Tuesday, February 24, 2009

Strength for the Journey

It's been at least 20 years since I've seen her. That girl that I knew is ravaged. But she knew me as I knew her, and all the things that tie us together came flooding back. As I looked at her slumped over, unable to form any words at all, or control how she moved, and I as watched her slide down in the couch unable to change the course of her movements, I wondered at God's plan and timing. I was seeing my cousin in the ending stages of cancer, in those now unfightable stages, I thought that it's no wonder we get it all wrong. Why we wonder at "how in the world could this happen." Crying quietly with the poor guy that's taking care of her who is already beside himself with grief, saying "it's just not right". Any platitude I could offer would seem dull and empty except that I know we see it all wrong. God didn't abandon us to the horror of what sin does, instead He rescued us. He provided the way even though the dreadfulness of cancer still comes upon us. He wasn't even caught off guard by all of this. He knew it before we exsisted. That incredible gift of Jesus has to be explained. We have to look at all this from a different perspective. I must. I can't leave them with this pain that seems so unbearable.
What could I do? My hands can't heal her, but they could hold her. I had to tell her that she wasn't forgotten or forsaken:
He does not deal with us according to our sins, nor repay us according to our iniquities. For as high as the heavens are above the earth, so great is his steadfast love toward those who fear him; as far as the east is from the west, so far does he remove our transgressions from us. As a father shows compassion to his children, so the LORD shows compassion to those who fear him.For he knows our frame; he remembers that we are dust.
As for man, his days are like grass; he flourishes like a flower of the field; for the wind passes over it, and it is gone, and its place knows it no more. But the steadfast love of the LORD is from everlasting to everlasting on those who fear him.

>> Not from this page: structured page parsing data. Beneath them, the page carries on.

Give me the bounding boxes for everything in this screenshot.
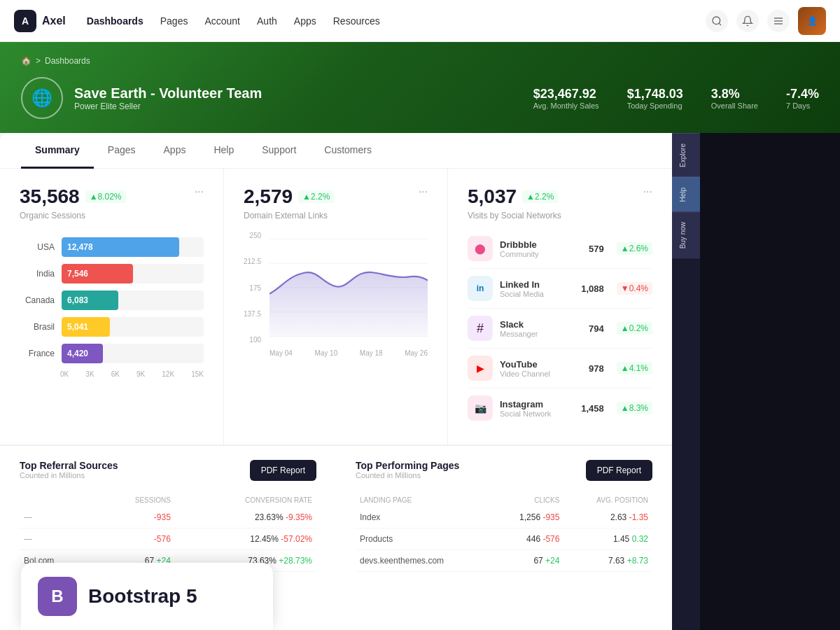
tab-summary[interactable]: Summary <box>21 133 94 169</box>
hero-subtitle: Power Elite Seller <box>74 102 262 111</box>
bar-chart: USA 12,478 India 7,546 <box>20 232 204 384</box>
top-pages-pdf-button[interactable]: PDF Report <box>586 460 652 481</box>
nav-resources[interactable]: Resources <box>333 15 380 27</box>
tab-help[interactable]: Help <box>200 133 248 169</box>
hero-stat-value-1: $1,748.03 <box>627 87 683 101</box>
metric-domain-links: 2,579 ▲2.2% ··· Domain External Links 25… <box>224 169 448 444</box>
tab-support[interactable]: Support <box>248 133 310 169</box>
top-pages-table: LANDING PAGE CLICKS AVG. POSITION Index … <box>356 493 652 572</box>
nav-right: 👤 <box>706 7 826 35</box>
sidebar-help[interactable]: Help <box>672 177 700 212</box>
hero-stat-label-3: 7 Days <box>786 102 819 110</box>
referral-table: SESSIONS CONVERSION RATE — -935 23.63% -… <box>20 493 316 572</box>
metric-organic-sessions: 35,568 ▲8.02% ··· Organic Sessions USA <box>0 169 224 444</box>
hero-stat-value-3: -7.4% <box>786 87 819 101</box>
metric-label-1: Domain External Links <box>244 211 428 220</box>
sidebar-buy[interactable]: Buy now <box>672 211 700 258</box>
breadcrumb: 🏠 > Dashboards <box>21 56 819 66</box>
nav-apps[interactable]: Apps <box>294 15 316 27</box>
hero-stat-2: 3.8% Overall Share <box>711 87 758 110</box>
top-pages-title: Top Performing Pages <box>356 460 459 471</box>
metric-social-networks: 5,037 ▲2.2% ··· Visits by Social Network… <box>448 169 672 444</box>
referral-title: Top Referral Sources <box>20 460 118 471</box>
top-pages-row-1: Products 446 -576 1.45 0.32 <box>356 528 652 550</box>
tab-apps[interactable]: Apps <box>150 133 200 169</box>
breadcrumb-current: Dashboards <box>45 56 90 66</box>
metric-badge-0: ▲8.02% <box>85 190 126 203</box>
referral-pdf-button[interactable]: PDF Report <box>250 460 316 481</box>
metric-label-2: Visits by Social Networks <box>468 211 652 220</box>
referral-subtitle: Counted in Millions <box>20 471 118 479</box>
right-sidebar: Explore Help Buy now <box>672 133 700 630</box>
brand-icon: A <box>14 10 36 32</box>
top-pages-section: Top Performing Pages Counted in Millions… <box>336 446 672 586</box>
search-icon[interactable] <box>706 10 728 32</box>
metric-value-1: 2,579 <box>244 186 293 208</box>
line-chart-svg <box>270 232 428 344</box>
hero-stat-label-1: Today Spending <box>627 102 683 110</box>
metric-badge-1: ▲2.2% <box>298 190 334 203</box>
hero-stat-0: $23,467.92 Avg. Monthly Sales <box>533 87 599 110</box>
bootstrap-text: Bootstrap 5 <box>88 585 197 608</box>
referral-row-0: — -935 23.63% -9.35% <box>20 507 316 528</box>
main-tabs: Summary Pages Apps Help Support Customer… <box>0 133 672 169</box>
top-pages-subtitle: Counted in Millions <box>356 471 459 479</box>
nav-account[interactable]: Account <box>204 15 240 27</box>
social-list: ⬤ Dribbble Community 579 ▲2.6% in <box>468 229 652 428</box>
hero-logo: 🌐 <box>21 77 63 119</box>
nav-auth[interactable]: Auth <box>257 15 277 27</box>
hero-stat-label-0: Avg. Monthly Sales <box>533 102 599 110</box>
hero-stat-value-2: 3.8% <box>711 87 740 101</box>
user-avatar[interactable]: 👤 <box>798 7 826 35</box>
sidebar-explore[interactable]: Explore <box>672 133 700 177</box>
tab-pages[interactable]: Pages <box>94 133 150 169</box>
hero-stat-3: -7.4% 7 Days <box>786 87 819 110</box>
top-pages-row-0: Index 1,256 -935 2.63 -1.35 <box>356 507 652 528</box>
metric-badge-2: ▲2.2% <box>522 190 558 203</box>
nav-dashboards[interactable]: Dashboards <box>87 15 144 27</box>
social-dribbble: ⬤ Dribbble Community 579 ▲2.6% <box>468 229 652 269</box>
brand: A Axel <box>14 10 66 32</box>
hero-stat-value-0: $23,467.92 <box>533 87 596 101</box>
bootstrap-icon: B <box>38 577 77 616</box>
social-slack: # Slack Messanger 794 ▲0.2% <box>468 309 652 349</box>
social-instagram: 📷 Instagram Social Network 1,458 ▲8.3% <box>468 388 652 428</box>
notifications-icon[interactable] <box>736 10 759 32</box>
menu-icon[interactable] <box>767 10 790 32</box>
hero-title: Save Earth - Volunteer Team <box>74 85 262 102</box>
hero-info: Save Earth - Volunteer Team Power Elite … <box>74 85 262 111</box>
metric-value-2: 5,037 <box>468 186 517 208</box>
metric-menu-2[interactable]: ··· <box>643 186 652 198</box>
hero-stat-label-2: Overall Share <box>711 102 758 110</box>
nav-pages[interactable]: Pages <box>160 15 188 27</box>
social-linkedin: in Linked In Social Media 1,088 ▼0.4% <box>468 269 652 309</box>
metric-menu-0[interactable]: ··· <box>195 186 204 198</box>
metric-value-0: 35,568 <box>20 186 80 208</box>
svg-line-1 <box>719 23 721 25</box>
svg-point-0 <box>713 17 720 24</box>
metric-label-0: Organic Sessions <box>20 211 204 220</box>
brand-name: Axel <box>42 15 66 27</box>
top-pages-row-2: devs.keenthemes.com 67 +24 7.63 +8.73 <box>356 550 652 572</box>
hero-stats: $23,467.92 Avg. Monthly Sales $1,748.03 … <box>533 87 819 110</box>
social-youtube: ▶ YouTube Video Channel 978 ▲4.1% <box>468 349 652 388</box>
bootstrap-badge: B Bootstrap 5 <box>21 563 273 630</box>
metric-menu-1[interactable]: ··· <box>419 186 428 198</box>
tab-customers[interactable]: Customers <box>310 133 386 169</box>
breadcrumb-home[interactable]: 🏠 <box>21 56 31 66</box>
nav-links: Dashboards Pages Account Auth Apps Resou… <box>87 15 380 27</box>
hero-stat-1: $1,748.03 Today Spending <box>627 87 683 110</box>
referral-row-1: — -576 12.45% -57.02% <box>20 528 316 550</box>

The thing is, I can't tell you how uncomfortable jus the thought of making this trip had made me. When my brother called to propose going, I told him I was thinking of sending a card, or at the most, making a phone call. Not a visit. That's just too uncomfortable. He didn't let me worm out of it, only because I'd sensed God speaking to me earlier about sacrifices. But as soon as I stepped through the door I knew that the decision to go and see what I could do was the right one. I never stopped being uncomfortable, but that was OK. More than anything, I need to learn to be comfortable with that uncomfortableness. May He lead me this direction more often.